# New stick I've been working on



## dww2 (Feb 4, 2017)

I decided to take another shot at a fully turned nose since the last one snapped off while cutting it out. I had a few cherry burls which had been kicking around for 10-12 years so I took the best looking one into the shop and sliced a nearly 2 inch thick slab out of the center. Has some worm damage but it was in pretty good shape.

I drew a handle pattern on it and cut it out. Did some shaping on it and was really impressed by the grain. It is glued to a chestnut shank with a buffalo collar waiting for the epoxy to set. Camera batteries ran out of juice before I could take any more pics though.


----------



## MJC4 (Mar 6, 2014)

Well done! Cherry is one of my favorite woods. Charge up those batts and post us a pic of the finished product!


----------



## woodsman (Oct 24, 2017)

Coming along nicely keep up the good work. You have a lovely grain on that wood.????


----------



## Rodney (Jun 12, 2015)

Really nice looking crook! I still haven't done a full upturned nose on one.

Rodney


----------



## dww2 (Feb 4, 2017)

It turned out pretty nice. The shank still has a bit of an S curve to it but overall looked nice.


----------



## nameless (Jun 12, 2013)

dww2 said:


> I decided to take another shot at a fully turned nose since the last one snapped off while cutting it out. I had a few cherry burls which had been kicking around for 10-12 years so I took the best looking one into the shop and sliced a nearly 2 inch thick slab out of the center. Has some worm damage but it was in pretty good shape.
> 
> I drew a handle pattern on it and cut it out. Did some shaping on it and was really impressed by the grain. It is glued to a chestnut shank with a buffalo collar waiting for the epoxy to set. Camera batteries ran out of juice before I could take any more pics though.


It is such an elegant form! Always has been!

I'm wondering, though, about that little turn-up.

What happens to it when one drops the stick, which is inevitable, and it lands on the curlicue??

Just snaps off? Mashes? Put on a bumper? *__-


----------



## dww2 (Feb 4, 2017)

Well, choosing the right bit of wood helps a lot. Since this was a bit of cherry burl with some fairly gnarly grain, it makes it less likely to snap under ordinary use. I very much doubt that anyone would take this stick out for a hike or other places where the likelihood of damage would be increased, but accidents happen. One way to avoid damage would be to saw through the nose and slip a bit of plastic or maybe a few sheets of veneer going in different grain directions.

A previous stick was meant to have a fully turned nose but snapped off during cutting because I ignored the grain strength issue. In the first pic you can just make out my pencil marks for the turned nose. Second pic is after it snapped off and re-shaped. Third is final product.

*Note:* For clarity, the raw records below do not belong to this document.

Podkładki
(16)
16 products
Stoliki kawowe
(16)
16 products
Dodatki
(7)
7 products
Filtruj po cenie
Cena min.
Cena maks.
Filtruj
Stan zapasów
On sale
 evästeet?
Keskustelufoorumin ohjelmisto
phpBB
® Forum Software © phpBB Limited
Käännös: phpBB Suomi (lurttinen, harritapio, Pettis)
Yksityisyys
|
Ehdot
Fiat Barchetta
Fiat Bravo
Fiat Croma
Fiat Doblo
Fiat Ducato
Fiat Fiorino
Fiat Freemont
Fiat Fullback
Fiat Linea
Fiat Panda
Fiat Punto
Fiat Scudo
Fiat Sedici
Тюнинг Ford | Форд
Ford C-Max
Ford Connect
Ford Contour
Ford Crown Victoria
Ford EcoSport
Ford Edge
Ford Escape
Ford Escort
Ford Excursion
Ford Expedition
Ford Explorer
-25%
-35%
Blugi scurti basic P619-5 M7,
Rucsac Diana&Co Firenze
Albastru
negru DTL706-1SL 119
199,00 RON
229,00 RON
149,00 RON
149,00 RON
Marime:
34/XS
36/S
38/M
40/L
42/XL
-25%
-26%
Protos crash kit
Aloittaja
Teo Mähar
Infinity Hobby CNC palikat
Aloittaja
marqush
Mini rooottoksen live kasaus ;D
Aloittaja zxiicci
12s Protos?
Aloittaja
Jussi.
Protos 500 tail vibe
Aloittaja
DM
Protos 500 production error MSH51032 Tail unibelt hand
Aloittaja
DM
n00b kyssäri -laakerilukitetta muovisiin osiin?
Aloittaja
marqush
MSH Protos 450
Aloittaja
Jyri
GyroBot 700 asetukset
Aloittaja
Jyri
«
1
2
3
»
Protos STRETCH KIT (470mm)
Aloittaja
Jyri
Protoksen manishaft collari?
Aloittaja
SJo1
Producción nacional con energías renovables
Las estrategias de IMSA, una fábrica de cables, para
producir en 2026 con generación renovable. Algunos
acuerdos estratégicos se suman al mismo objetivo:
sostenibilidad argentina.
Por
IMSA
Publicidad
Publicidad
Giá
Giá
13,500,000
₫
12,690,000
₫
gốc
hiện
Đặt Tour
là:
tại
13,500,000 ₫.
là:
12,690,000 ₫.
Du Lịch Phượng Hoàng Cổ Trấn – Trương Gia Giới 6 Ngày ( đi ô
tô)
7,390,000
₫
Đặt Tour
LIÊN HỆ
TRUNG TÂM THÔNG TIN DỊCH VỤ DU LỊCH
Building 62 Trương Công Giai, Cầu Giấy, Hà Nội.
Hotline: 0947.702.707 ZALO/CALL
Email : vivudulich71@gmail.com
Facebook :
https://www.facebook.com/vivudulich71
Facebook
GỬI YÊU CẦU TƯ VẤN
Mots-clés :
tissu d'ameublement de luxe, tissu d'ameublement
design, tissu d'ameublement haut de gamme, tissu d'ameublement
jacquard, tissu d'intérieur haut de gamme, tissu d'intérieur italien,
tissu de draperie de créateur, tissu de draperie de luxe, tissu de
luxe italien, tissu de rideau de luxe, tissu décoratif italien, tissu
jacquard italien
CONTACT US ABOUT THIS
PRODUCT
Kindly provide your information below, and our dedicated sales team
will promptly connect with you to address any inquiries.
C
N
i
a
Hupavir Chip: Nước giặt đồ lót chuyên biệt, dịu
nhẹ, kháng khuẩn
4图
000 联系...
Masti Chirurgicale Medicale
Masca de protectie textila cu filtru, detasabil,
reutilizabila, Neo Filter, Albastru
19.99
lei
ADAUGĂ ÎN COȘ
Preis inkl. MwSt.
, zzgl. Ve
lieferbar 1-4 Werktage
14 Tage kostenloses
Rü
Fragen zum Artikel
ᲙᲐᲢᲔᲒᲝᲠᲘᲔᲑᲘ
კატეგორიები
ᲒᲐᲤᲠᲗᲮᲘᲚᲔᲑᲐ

The ideal material for this sort of stick would be ram's horn or water buffalo, but I don't have access. (Well, I do have some small bit of buffalo horn, but just for making spacers)

A bumper would make the stick kind of ugly, but maybe some hidden airbags.


----------



## Rodney (Jun 12, 2015)

That grain issue is one of the reasons I haven't done an upturned nose. The piece above started as a perfect piece for a crook. No short grain at all.

Nice job on the cherry one.

Rodney


----------



## dww2 (Feb 4, 2017)

Thanks, Rodney. The girlfriend thought the shank of the cherry one was a bit too pale in contrast with the handle so I gave it a couple of coats of cherry flavor Danish oil. It did make the grain stand out a bit more.

Here's a couple more I've been working on. I had a beech handle kicking around for a while that I had put polyurethane on. It was a bit large to be comfortable so I re-did it and stuck it on an elm shank with a deer antler spacer. Another with a dogwood shank, a wide antler spacer which I might try doing some carving on, with a sort of serpentine ash root handle. The ash handle was on a different stick which I didn't like the way it turned out so decided to take the head off and put it on a different shank.


----------



## cobalt (Nov 14, 2013)

nice looking crook you have there

peole make loads of crooks without the handle breaking just get the grain direction right

Alternativly you can always use a hardwood dowel in it to strengthen the crook


----------



## Gloops (Jan 23, 2015)

Good quality plywood makes a interesting and strong crook as shaping through the laminates produces a good looking piece.


----------



## dww2 (Feb 4, 2017)

That is very true, Gloops. I was wandering around the net looking at various styles and found a Dutch maker named Emil Oomen who does a lot with plywood and laminates.

I'm not sure if this will make a working link, but his site is http://www.emiloomen.nl/


----------